There was something quite pathetic in the appealing look and voice.’
“Well, father,” she answered in subdued tones; “all we can do now is to leave it.”
LEAVE IT!
Those were words often in that woman’s mouth, and they expressed that habit of her life which made her victorious over all troubles, that habit of trust in the Infinite Will that actually could and did leave every accomplished event in His hand, without murmur and without conflict.
If there was any one thing in her uniformly self-denied life that had been a personal ambition and a personal desire, it had been that her son should have a college education. It was the center of her earthly wishes, hopes and efforts. That wish had been cut off in a moment, that hope had sunk under her feet, and now only remained to her the task of comforting the undisciplined soul whose unguided utterances had wrought the mischief. It was not the first time that, wounded by a loving hand in this dark struggle of life, she had suppressed the pain of her own hu
rt that he that had wounded her might the better forgive himself.
“Dear father,” she said to him, when over and over he blamed himself for his yesterday’s harsh words to his son, “don’t worry about it now; you didn’t mean it. James is a good boy, and he’ll see it right at last; and he is in God’s hands, and we must leave him there. He overrules all.”
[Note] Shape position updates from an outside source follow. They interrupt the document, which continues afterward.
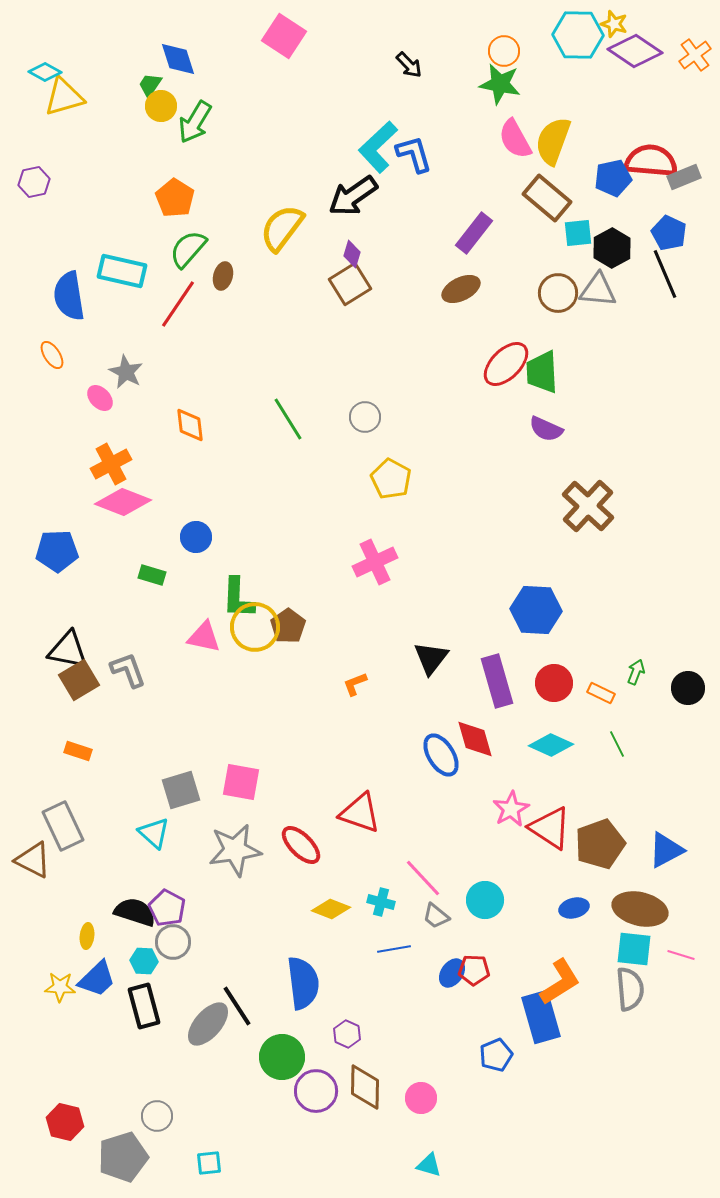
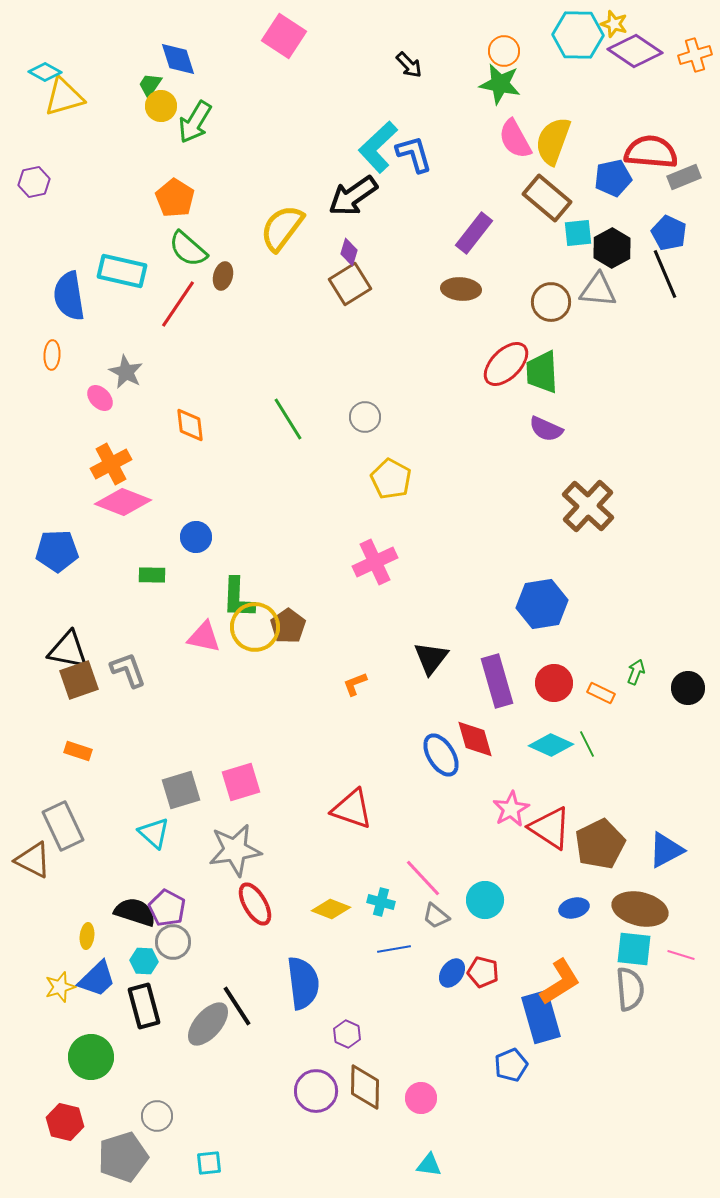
orange cross at (695, 55): rotated 20 degrees clockwise
red semicircle at (651, 161): moved 9 px up
green semicircle at (188, 249): rotated 90 degrees counterclockwise
purple diamond at (352, 254): moved 3 px left, 2 px up
brown ellipse at (461, 289): rotated 30 degrees clockwise
brown circle at (558, 293): moved 7 px left, 9 px down
orange ellipse at (52, 355): rotated 36 degrees clockwise
green rectangle at (152, 575): rotated 16 degrees counterclockwise
blue hexagon at (536, 610): moved 6 px right, 6 px up; rotated 12 degrees counterclockwise
brown square at (79, 680): rotated 12 degrees clockwise
green line at (617, 744): moved 30 px left
pink square at (241, 782): rotated 27 degrees counterclockwise
red triangle at (360, 813): moved 8 px left, 4 px up
brown pentagon at (600, 844): rotated 6 degrees counterclockwise
red ellipse at (301, 845): moved 46 px left, 59 px down; rotated 15 degrees clockwise
red pentagon at (474, 970): moved 9 px right, 2 px down; rotated 12 degrees clockwise
yellow star at (60, 987): rotated 20 degrees counterclockwise
blue pentagon at (496, 1055): moved 15 px right, 10 px down
green circle at (282, 1057): moved 191 px left
cyan triangle at (429, 1165): rotated 8 degrees counterclockwise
When Mrs. Pitkin turned from her husband she sought Diana in her room.
“Oh, cousin! cousin!” said the girl, throwing herself into her arms. “Is this true? Is James gone? Can’t we do any thing? Can’t we get him back? I’ve been thinking it over. Oh, if the ship wouldn’t sail! and I’d go to Salem and beg him to come back, on my knees. Oh, if I had only known yesterday! Oh, cousin, cousin! he wanted to talk with me, and I wouldn’t hear him! — oh, if I only had, I could have persuaded him out of it! Oh, why didn’t I know?”
“There, there, dear child! We must accept it just as it is, now that it is done. Don’t feel so. We must try to look at the good.”
“Oh, show me that letter,” said Diana; and Mrs. Pitkin, hoping to tranquilize her, gave her James’s note. “He thinks I don’t care for him,” she said, reading it hastily. “Well, I don’t wonder! But I do care! I love him better than anybody or anything under the sun, and I never will forget him; he’s a brave, noble, good man, and I shall love him as long as I live — I don’t care who knows it! Give me that locket, cousin, and write to him that I shall wear it to my grave.”
“Dear child, there is no writing to him.”
“Oh, dear! that’s the worst. Oh, that horrid, horrid sea! It’s like death — you don’t know where they are, and you can’t hear from them — and a four years’ voyage! Oh, dear! oh, dear!”
“Don’t, dear child, don’t; you distress me,” said Mrs. Pitkin.
“Yes, that’s just like me,” said Diana, wiping her eyes. “Here I am thinking only of myself, and you that have had your heart broken are trying to comfort me, and trying to comfort Cousin Silas. We have both of us scolded and flouted him away, and now you, who suffer the most of either of us, spend your breath to comfort us. It’s just like you. But, cousin, I’ll try to be good and comfort you. I’ll try to be a daughter to you. You need somebody to think of you, for you never think of yourself. Let’s go in his room,” she said, and taking the mother by the hand they crossed to the empty room. There was his writing-table, there his forsaken books, his papers, some of his clothes hanging in his closet. Mrs. Pitkin, opening a drawer, took out a locket hung upon a bit of blue ribbon, where there were two locks of hair, one of which Diana recognized as her own, and one of James’s. She hastily hung it about her neck and concealed it in her bosom, laying her hand hard upon it, as if she would still the beatings of her heart.